Task description
In the records below, find the line with "STRIKERステップリペアパーツ" and repeat exactly every line from it through the line with "dans le secteur pétrolier et". Pictures stay out.

Records for this exercise
----

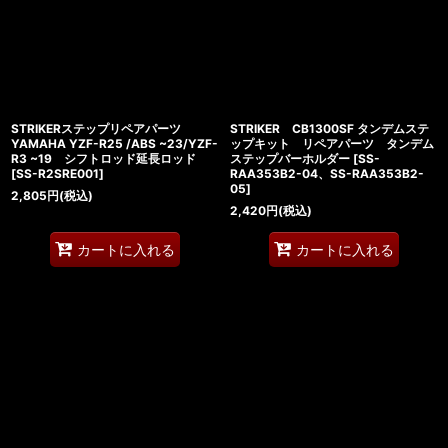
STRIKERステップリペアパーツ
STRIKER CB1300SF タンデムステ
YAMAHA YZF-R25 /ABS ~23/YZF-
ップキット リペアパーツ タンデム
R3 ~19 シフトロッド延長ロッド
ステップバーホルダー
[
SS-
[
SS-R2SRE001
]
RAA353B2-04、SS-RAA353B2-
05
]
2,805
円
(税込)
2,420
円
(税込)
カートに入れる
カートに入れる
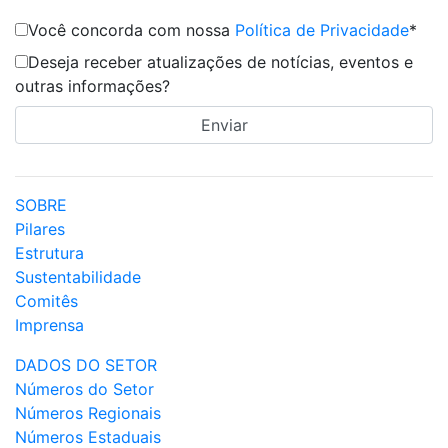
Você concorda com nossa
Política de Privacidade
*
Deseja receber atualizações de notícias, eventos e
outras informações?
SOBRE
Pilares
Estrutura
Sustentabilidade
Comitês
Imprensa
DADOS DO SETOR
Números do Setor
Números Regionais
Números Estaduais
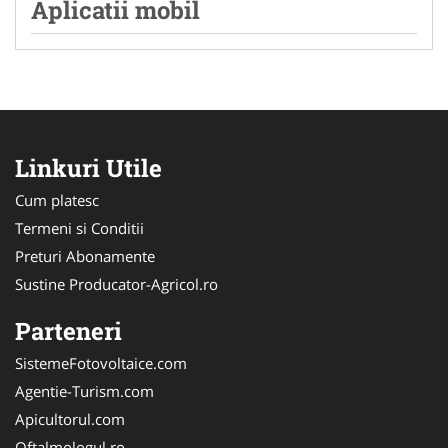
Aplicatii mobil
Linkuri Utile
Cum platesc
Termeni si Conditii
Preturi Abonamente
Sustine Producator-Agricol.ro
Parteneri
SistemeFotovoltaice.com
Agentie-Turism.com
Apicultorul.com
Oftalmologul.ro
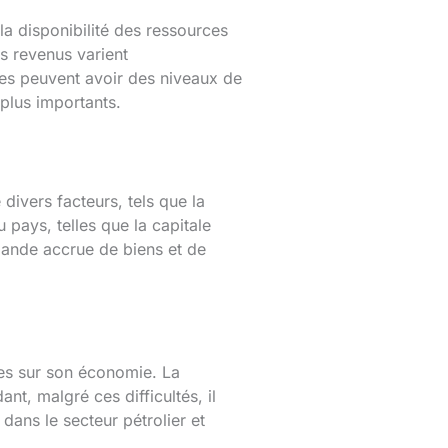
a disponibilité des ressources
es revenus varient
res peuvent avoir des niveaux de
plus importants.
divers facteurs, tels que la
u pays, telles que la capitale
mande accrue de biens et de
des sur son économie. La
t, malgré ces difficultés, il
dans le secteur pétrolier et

----

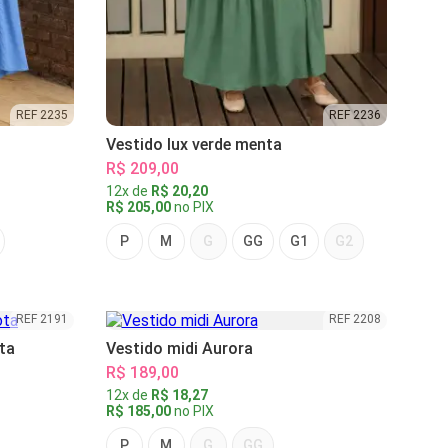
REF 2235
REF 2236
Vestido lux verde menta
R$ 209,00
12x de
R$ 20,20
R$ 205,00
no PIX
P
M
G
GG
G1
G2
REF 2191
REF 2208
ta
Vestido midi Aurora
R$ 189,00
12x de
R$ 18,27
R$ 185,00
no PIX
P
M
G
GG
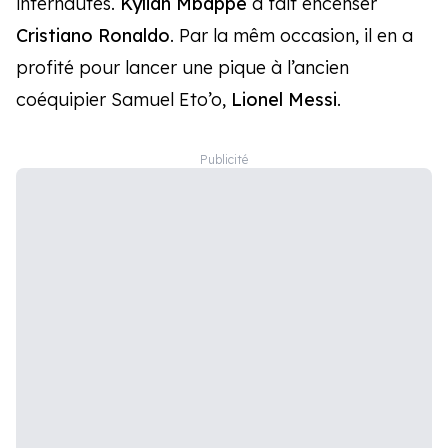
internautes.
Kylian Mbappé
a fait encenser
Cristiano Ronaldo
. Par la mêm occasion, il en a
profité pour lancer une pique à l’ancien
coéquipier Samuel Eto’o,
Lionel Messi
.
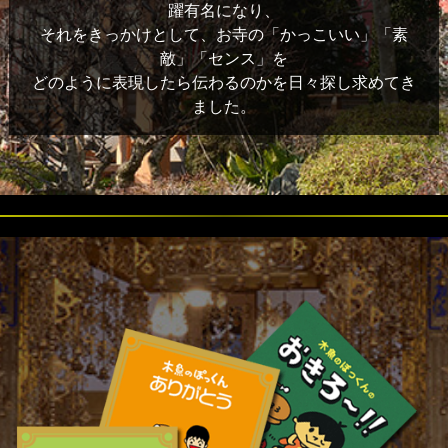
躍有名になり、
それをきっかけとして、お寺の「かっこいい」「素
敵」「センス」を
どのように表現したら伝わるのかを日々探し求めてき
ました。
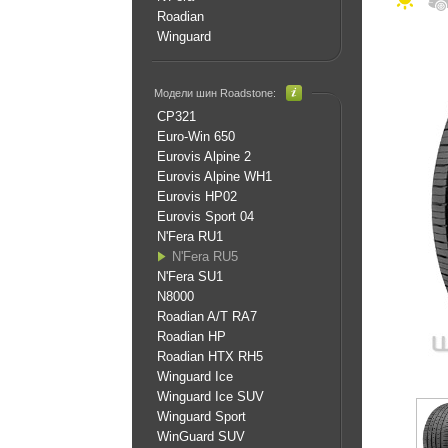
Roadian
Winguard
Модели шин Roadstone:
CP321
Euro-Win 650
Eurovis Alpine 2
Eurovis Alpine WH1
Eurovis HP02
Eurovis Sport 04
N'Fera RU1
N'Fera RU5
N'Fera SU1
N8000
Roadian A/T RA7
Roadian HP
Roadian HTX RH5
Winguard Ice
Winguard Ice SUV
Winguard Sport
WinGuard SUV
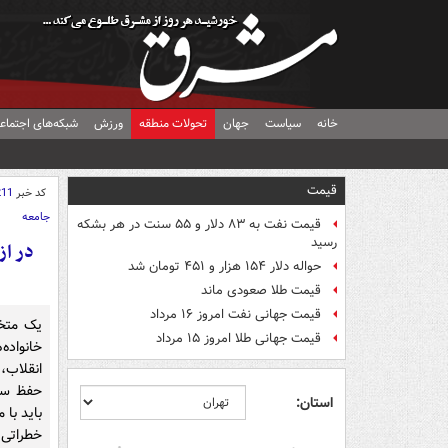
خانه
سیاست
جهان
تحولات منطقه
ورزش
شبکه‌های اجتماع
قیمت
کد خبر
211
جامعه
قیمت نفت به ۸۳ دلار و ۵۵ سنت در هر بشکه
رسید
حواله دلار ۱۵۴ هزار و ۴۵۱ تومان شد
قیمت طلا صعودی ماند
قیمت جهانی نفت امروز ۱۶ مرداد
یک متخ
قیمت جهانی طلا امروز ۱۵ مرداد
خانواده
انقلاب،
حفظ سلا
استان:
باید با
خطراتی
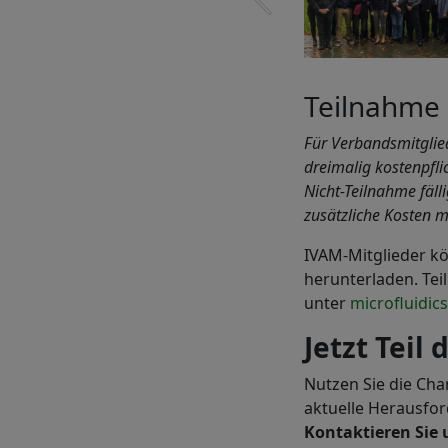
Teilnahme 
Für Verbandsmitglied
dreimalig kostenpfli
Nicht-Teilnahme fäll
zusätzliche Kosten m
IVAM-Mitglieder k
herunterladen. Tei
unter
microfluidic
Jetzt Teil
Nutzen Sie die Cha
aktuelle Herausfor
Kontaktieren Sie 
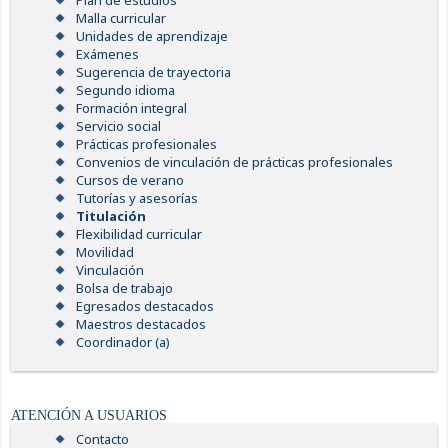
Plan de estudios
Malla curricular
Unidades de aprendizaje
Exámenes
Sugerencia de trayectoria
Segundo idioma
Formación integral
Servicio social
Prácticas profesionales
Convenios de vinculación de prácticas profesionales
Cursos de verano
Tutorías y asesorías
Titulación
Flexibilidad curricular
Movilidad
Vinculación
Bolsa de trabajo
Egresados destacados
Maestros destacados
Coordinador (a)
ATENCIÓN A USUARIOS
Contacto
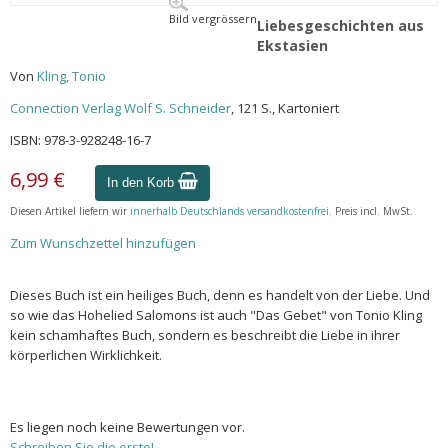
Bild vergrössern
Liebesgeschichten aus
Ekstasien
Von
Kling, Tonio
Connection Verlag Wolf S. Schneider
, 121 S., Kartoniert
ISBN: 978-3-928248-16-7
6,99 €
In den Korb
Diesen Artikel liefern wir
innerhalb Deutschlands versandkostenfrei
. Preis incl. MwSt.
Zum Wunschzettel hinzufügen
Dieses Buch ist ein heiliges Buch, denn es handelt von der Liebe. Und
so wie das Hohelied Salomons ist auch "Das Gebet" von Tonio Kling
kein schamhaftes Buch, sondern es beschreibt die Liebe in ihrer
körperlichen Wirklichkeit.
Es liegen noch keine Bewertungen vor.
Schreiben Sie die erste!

----

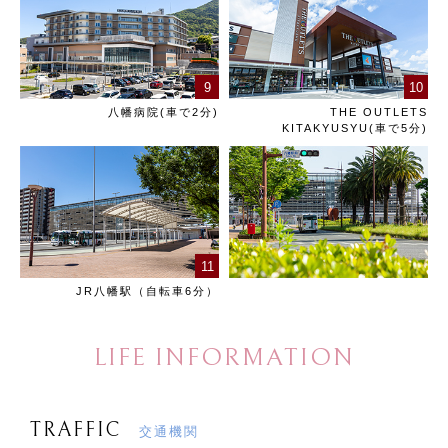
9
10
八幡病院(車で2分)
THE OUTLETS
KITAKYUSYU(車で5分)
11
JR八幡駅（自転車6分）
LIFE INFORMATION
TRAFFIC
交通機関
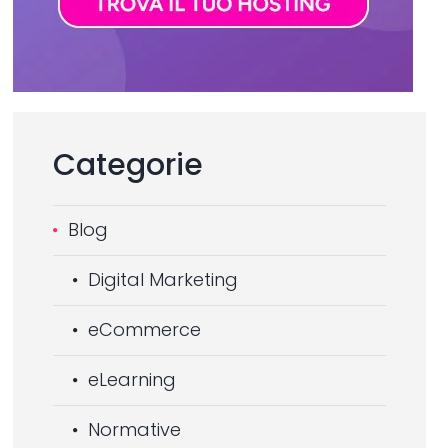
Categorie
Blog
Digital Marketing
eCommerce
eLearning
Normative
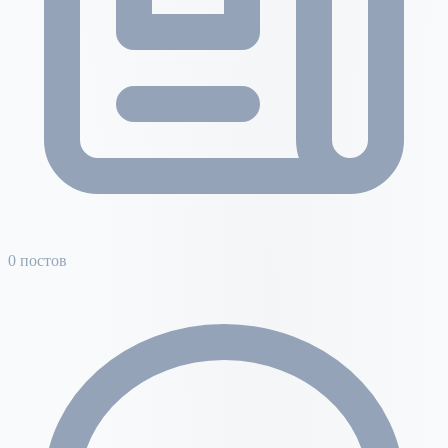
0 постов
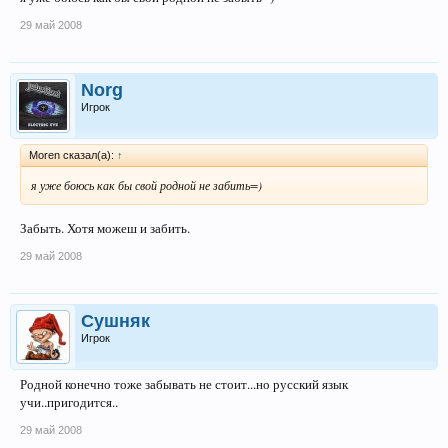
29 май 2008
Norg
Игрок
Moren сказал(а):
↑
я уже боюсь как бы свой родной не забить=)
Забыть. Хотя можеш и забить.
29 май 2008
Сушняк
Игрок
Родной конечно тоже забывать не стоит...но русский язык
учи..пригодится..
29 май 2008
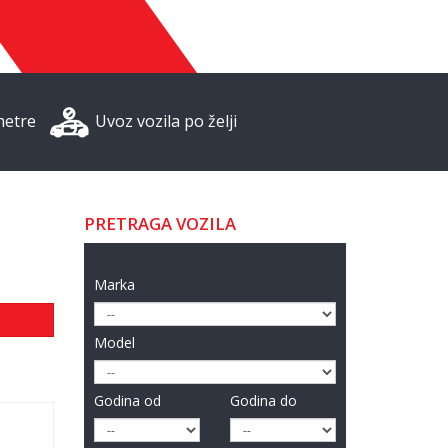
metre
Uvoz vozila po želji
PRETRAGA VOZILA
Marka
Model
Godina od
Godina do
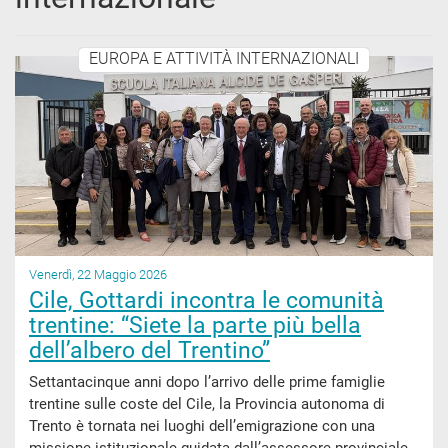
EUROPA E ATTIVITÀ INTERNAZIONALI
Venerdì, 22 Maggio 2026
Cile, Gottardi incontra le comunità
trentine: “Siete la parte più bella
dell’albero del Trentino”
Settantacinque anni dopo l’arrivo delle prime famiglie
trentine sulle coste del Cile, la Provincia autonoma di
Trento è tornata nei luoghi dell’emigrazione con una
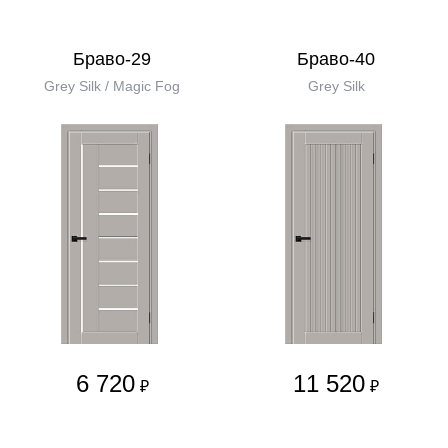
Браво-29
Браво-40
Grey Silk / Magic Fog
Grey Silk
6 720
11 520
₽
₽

----

Solution
STRIKERステップリペアパーツ
STRIKER CB1300SF タンデムステ
YAMAHA YZF-R25 /ABS ~23/YZF-
ップキット リペアパーツ タンデム
R3 ~19 シフトロッド延長ロッド
ステップバーホルダー
[
SS-
[
SS-R2SRE001
]
RAA353B2-04、SS-RAA353B2-
05
]
2,805
円
(税込)
2,420
円
(税込)
カートに入れる
カートに入れる
Você concorda com nossa
Política de Privacidade
*
Deseja receber atualizações de notícias, eventos e
outras informações?
SOBRE
Pilares
Estrutura
Sustentabilidade
Comitês
Imprensa
DADOS DO SETOR
Números do Setor
Números Regionais
Números Estaduais
Aplicatii mobil
Linkuri Utile
Cum platesc
Termeni si Conditii
Preturi Abonamente
Sustine Producator-Agricol.ro
Parteneri
SistemeFotovoltaice.com
Agentie-Turism.com
Apicultorul.com
Oftalmologul.ro
a disponibilité des ressources
es revenus varient
res peuvent avoir des niveaux de
plus importants.
divers facteurs, tels que la
u pays, telles que la capitale
mande accrue de biens et de
des sur son économie. La
t, malgré ces difficultés, il
dans le secteur pétrolier et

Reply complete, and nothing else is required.